反エスタブリッシュメント感情は、党派に関わらず広く観察された。にもかかわらず日本政治がここまで安定している理由は、それが自民党にマイナスに働くとしても、いまのところ明確な党派対立を形作っていないからである。経済的ポピュリズムに関しては、2019年の参院選では新興政党支持者に一定の効果をあげたことが観察されたものの、自助努力を重んじる傾向も幅広く浸透しており、極端な大きな政府を推進する機運には欠けている。
日本政治の安定は、与党支持者が、現状を肯定していなくとも、安保現実主義と経済成長という具体的な政策的価値観によって特定の政党を支持せざるをえないという結論に至っているからでもある。
日本人の価値観を俯瞰すると、経済政策と社会政策をめぐる二つの保守・リベラルイデオロギーの組み合わせにバランスよく分布している。日本には米国ほど急進的ではないが、十分な社会リベラルも存在する。しかし、安全保障における価値観の対立が激しいゆえに、他の価値観の取り合わせが政党の掲げる価値観としてパッケージ化されにくいのである。
憲法と安保をめぐる主要政党の立ち位置の変化如何によっては、今後政権交代が起き、それが根付く可能性は存在する。衆議院選挙において小選挙区制が導入されたことで政党の役割や存在感は日々高まっており、党内でもイデオロギーや価値観の収斂が進んでいく可能性は捨てきれない。また、価値観シフトは外部要因に左右されるところも大きく、現在議論が行われている9条改憲が実際に実現するかどうかも影響するだろう。自民党の支持・不支持を分ける最大のポイントは、経済的階級ではなく、いまだに憲法・安保である。自民党は憲法と安保をめぐるリアリズムの優位性を失えばそこまで強くなくなる可能性があるため、今後、経済政策では成長を重視しつつ、社会政策においてリベラルを取り込もうとする努力が盛んになるだろう。

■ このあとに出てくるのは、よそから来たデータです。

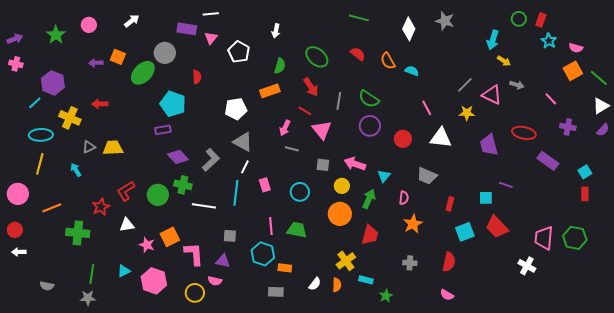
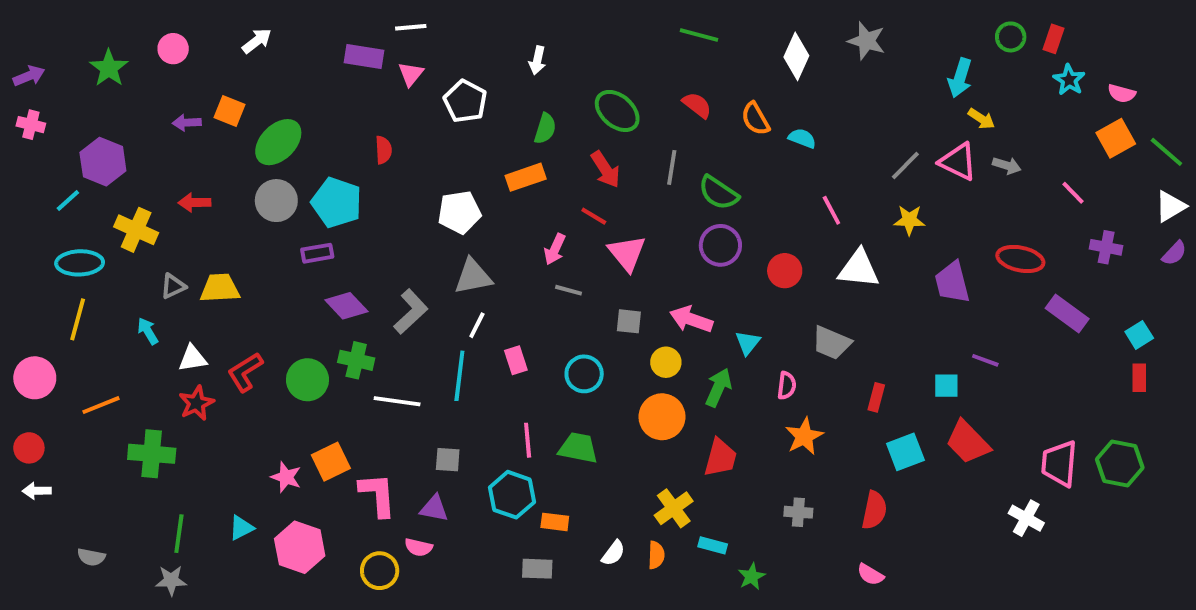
gray circle: (165, 53) -> (276, 201), moved
pink triangle: (492, 95) -> (958, 162), moved
gray line: (339, 101) -> (672, 167), moved
gray triangle: (243, 142) -> (473, 277), turned -40
white triangle: (127, 225) -> (193, 358), moved

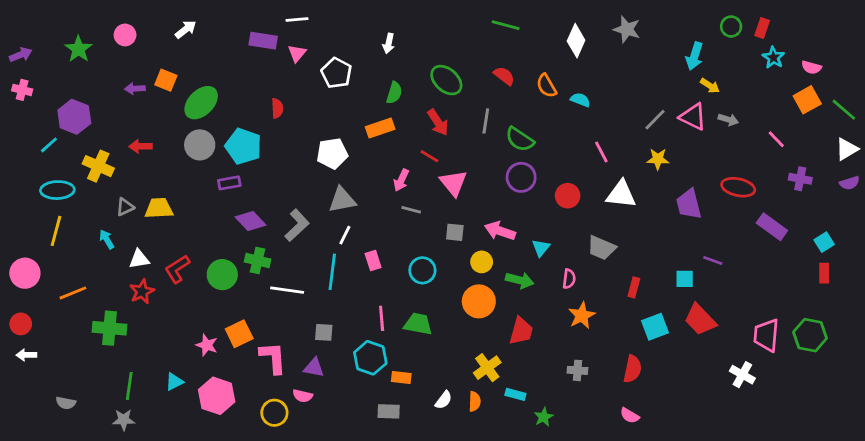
purple semicircle: (1174, 253) -> (850, 183), turned 30
green arrow: (718, 388) -> (520, 280), turned 80

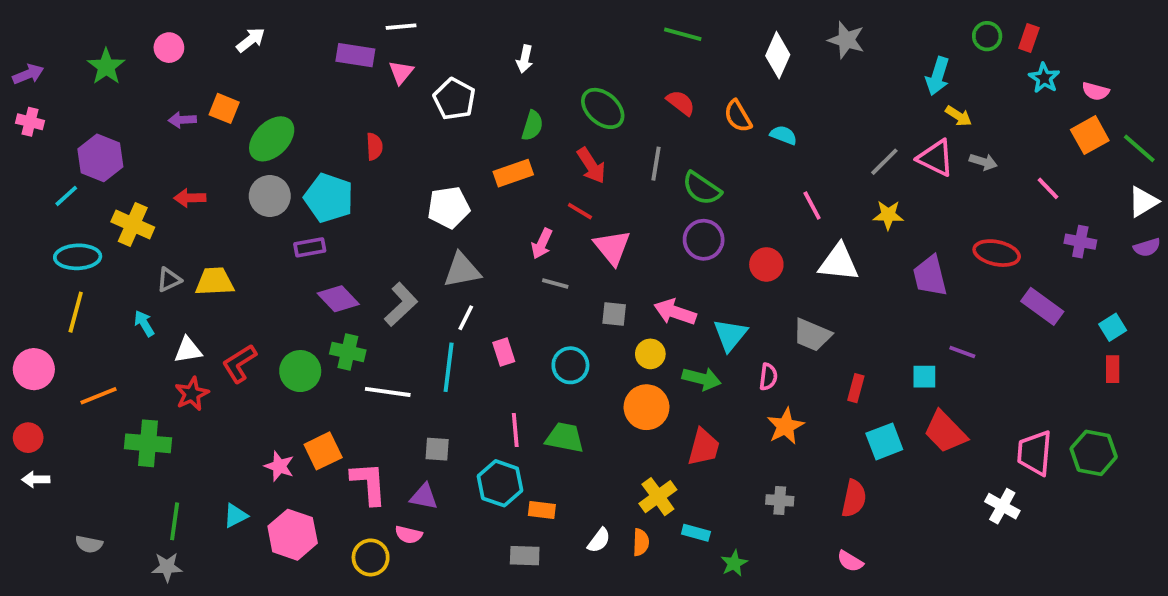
cyan triangle: (541, 248) -> (730, 335), size x1.4

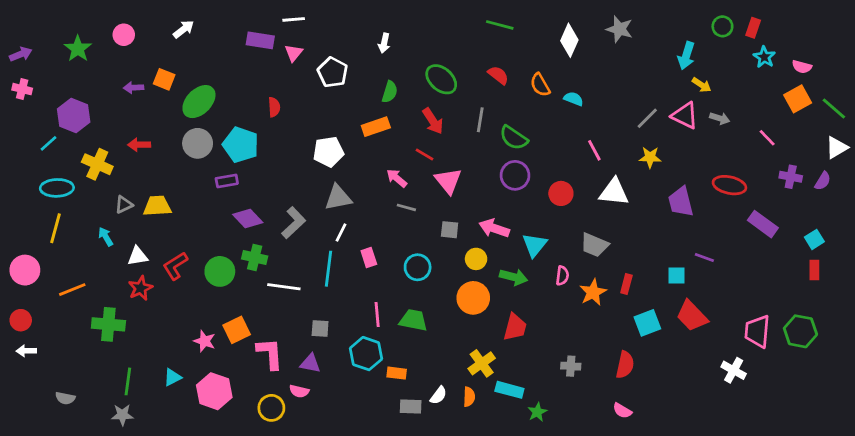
pink arrow: (542, 244) -> (397, 178), turned 105
purple semicircle: (1147, 247) -> (823, 181), moved, turned -42
orange star: (785, 426) -> (593, 292), moved
cyan rectangle: (696, 533) -> (509, 390), size x1.4
gray rectangle: (525, 556) -> (411, 407), moved

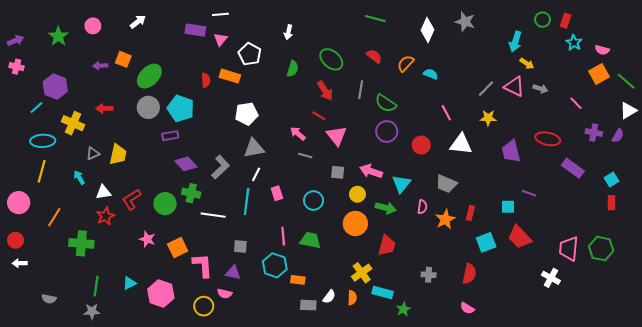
orange semicircle: (540, 85) -> (406, 64), turned 72
orange rectangle: (376, 127) -> (230, 76), moved, turned 36
yellow trapezoid: (157, 206) -> (118, 154), turned 105
orange line: (72, 290) -> (54, 217), turned -36
pink star: (205, 341) -> (147, 239), moved

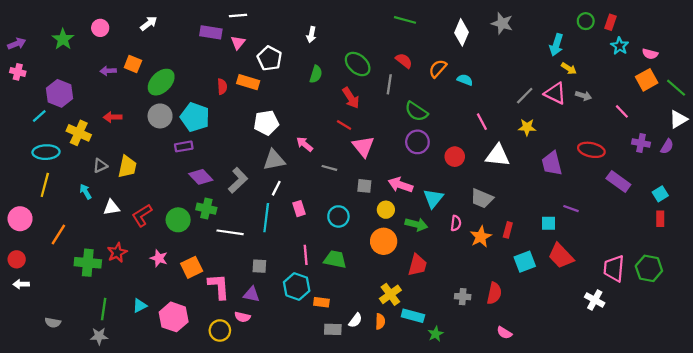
gray line: (361, 90) -> (389, 84), moved
pink arrow: (298, 134) -> (305, 144), moved
red star: (105, 216) -> (117, 253), moved
red semicircle: (469, 274) -> (494, 293), moved

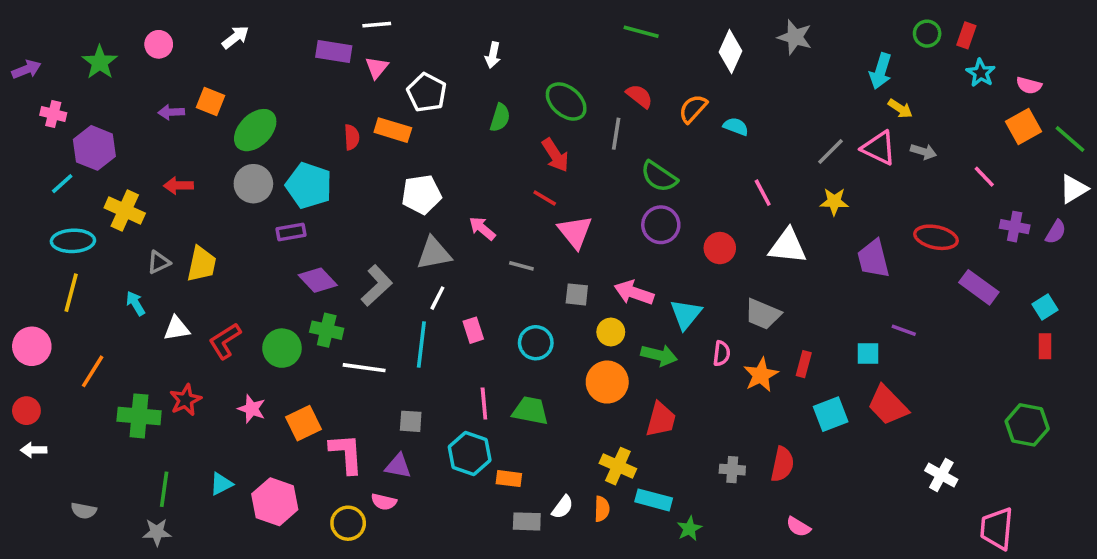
pink cross: (18, 72) -> (53, 114), moved
pink trapezoid: (614, 268) -> (997, 529), moved
yellow cross: (390, 294) -> (618, 466), turned -30

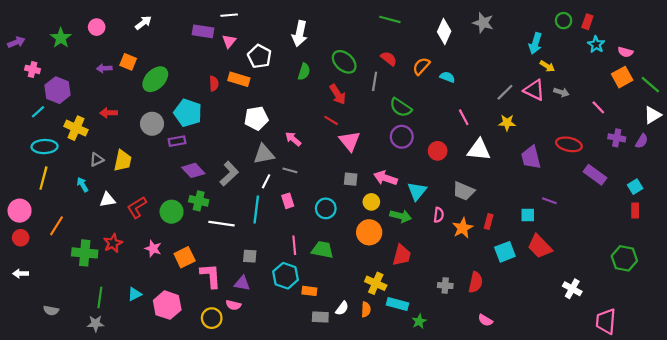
white arrow: (493, 55) -> (300, 34), size x1.6
gray circle: (253, 184) -> (152, 124), moved
gray line: (521, 266) -> (290, 170), moved
red circle: (26, 411) -> (21, 238), moved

今回の調査結果は初回であり過去調査との比較ができないため、日本社会の女性や外国人問題に関する近年のリベラル化を証拠立てることはできない。しかし、保守層が女性問題に関して年代を問わずリベラルな価値観を持つに至っていることは確認できる。
経済・社会政策をめぐる価値観の分断は、党派性を形作るようになるのか。今後の日本政治の進展と選挙および調査結果を待たねばならない。